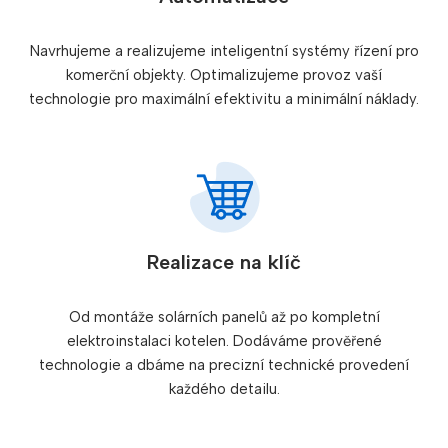
Navrhujeme a realizujeme inteligentní systémy řízení pro
komerční objekty. Optimalizujeme provoz vaší
technologie pro maximální efektivitu a minimální náklady.
Realizace na klíč
Od montáže solárních panelů až po kompletní
elektroinstalaci kotelen. Dodáváme prověřené
technologie a dbáme na precizní technické provedení
každého detailu.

= WORK ORDER =
Scan the material above and copy every line that holds the string "technologie".

= EXERCISE RESPONSE =
technologie pro maximální efektivitu a minimální náklady.
technologie a dbáme na precizní technické provedení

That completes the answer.